In 2011 the gallery was involved in commissioning The Scotsman Steps. These 104 steps which link Waverley Station to North Bridge were opened in 1899. They were redesigned by artist Martin Creed (as Work No. 1059) to incorporate a different type of marble for each step in 2011.

Also in 2011, the gallery was selected to curate the Scottish pavilion at that year's Venice Biennale.

In 2018 the gallery announced that it was to close temporarily for a £4.3 million refurbishment project. Designed by Edinburgh-based Reiach and Hall, the revamp included overhauling the existing gallery spaces, as well creating a new exhibition space in a nearby former fruit and vegetable warehouse (later the Electric Circus nightclub), effectively doubling the footprint of the gallery. The refurbishment also created a new space dedicated to classes and workshops, while the existing bookshop and cafe were expanded.

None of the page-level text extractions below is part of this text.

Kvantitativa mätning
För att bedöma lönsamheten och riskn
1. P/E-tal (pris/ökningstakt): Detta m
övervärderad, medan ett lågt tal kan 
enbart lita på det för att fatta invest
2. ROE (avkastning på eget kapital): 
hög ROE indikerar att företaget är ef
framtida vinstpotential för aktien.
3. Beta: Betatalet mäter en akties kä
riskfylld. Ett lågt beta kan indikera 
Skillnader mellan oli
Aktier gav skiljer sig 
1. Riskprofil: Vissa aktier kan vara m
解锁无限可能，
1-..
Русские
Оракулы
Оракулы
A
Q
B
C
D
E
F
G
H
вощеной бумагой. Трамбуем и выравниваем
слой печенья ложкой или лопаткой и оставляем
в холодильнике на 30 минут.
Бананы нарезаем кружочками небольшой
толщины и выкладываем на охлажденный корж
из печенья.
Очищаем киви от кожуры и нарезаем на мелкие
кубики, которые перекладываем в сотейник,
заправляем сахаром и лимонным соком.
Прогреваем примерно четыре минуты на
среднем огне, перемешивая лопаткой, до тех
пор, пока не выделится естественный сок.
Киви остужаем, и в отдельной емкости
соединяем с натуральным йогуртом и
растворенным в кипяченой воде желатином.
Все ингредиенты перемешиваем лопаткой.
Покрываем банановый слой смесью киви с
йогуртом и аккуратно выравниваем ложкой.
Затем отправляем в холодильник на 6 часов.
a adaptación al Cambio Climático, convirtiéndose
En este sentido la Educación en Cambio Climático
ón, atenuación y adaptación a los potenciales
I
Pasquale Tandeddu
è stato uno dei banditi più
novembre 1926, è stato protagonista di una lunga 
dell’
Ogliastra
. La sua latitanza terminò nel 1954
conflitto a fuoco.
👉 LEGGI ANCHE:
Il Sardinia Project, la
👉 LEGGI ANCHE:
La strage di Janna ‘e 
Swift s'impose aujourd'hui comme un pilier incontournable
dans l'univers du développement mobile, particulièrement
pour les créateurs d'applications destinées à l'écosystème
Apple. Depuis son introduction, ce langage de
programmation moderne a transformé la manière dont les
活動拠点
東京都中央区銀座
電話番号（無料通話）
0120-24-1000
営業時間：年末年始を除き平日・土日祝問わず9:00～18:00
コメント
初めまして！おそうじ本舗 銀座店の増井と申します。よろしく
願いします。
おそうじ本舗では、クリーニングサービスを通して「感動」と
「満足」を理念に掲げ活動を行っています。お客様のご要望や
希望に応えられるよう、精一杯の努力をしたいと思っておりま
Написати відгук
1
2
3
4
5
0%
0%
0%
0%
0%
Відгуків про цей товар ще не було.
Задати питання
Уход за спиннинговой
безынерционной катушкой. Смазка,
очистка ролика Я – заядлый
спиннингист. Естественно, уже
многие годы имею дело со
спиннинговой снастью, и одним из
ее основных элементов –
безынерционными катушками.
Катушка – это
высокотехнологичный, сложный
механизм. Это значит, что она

Several artists have been prominent supporters of the project, even as the COVID-19 pandemic put building on hold and pushed up costs: Martin Creed donated the proceeds of a neon work that sold for more than £50,000; Callum Innes helped choose the project architect; and Tania Kovats designed a £15,000 ceramic drinking fountain for the building, intended for visitors to fill up their water bottles.

The gallery reopened in July 2021 with an exhibition by sculptor Karla Black.

==Exhibitions==
Exhibitions have included international artists such as Janet Cardiff and George Bures Miller, Trenton Doyle Hancock, Cai Guo-Qiang, Alex Hartley and Roman Signer, as well as Scottish artists Callum Innes, Christine Borland, Nathan Coley, Louise Hopkins, Lucy Skaer and Emma Hart.

Exhibitions are accompanied by lectures and other events.

==Management==
The gallery operates on a mix of public funding and donor support. Entrance is free, and the gallery claimed 200,000 visitors in 2018.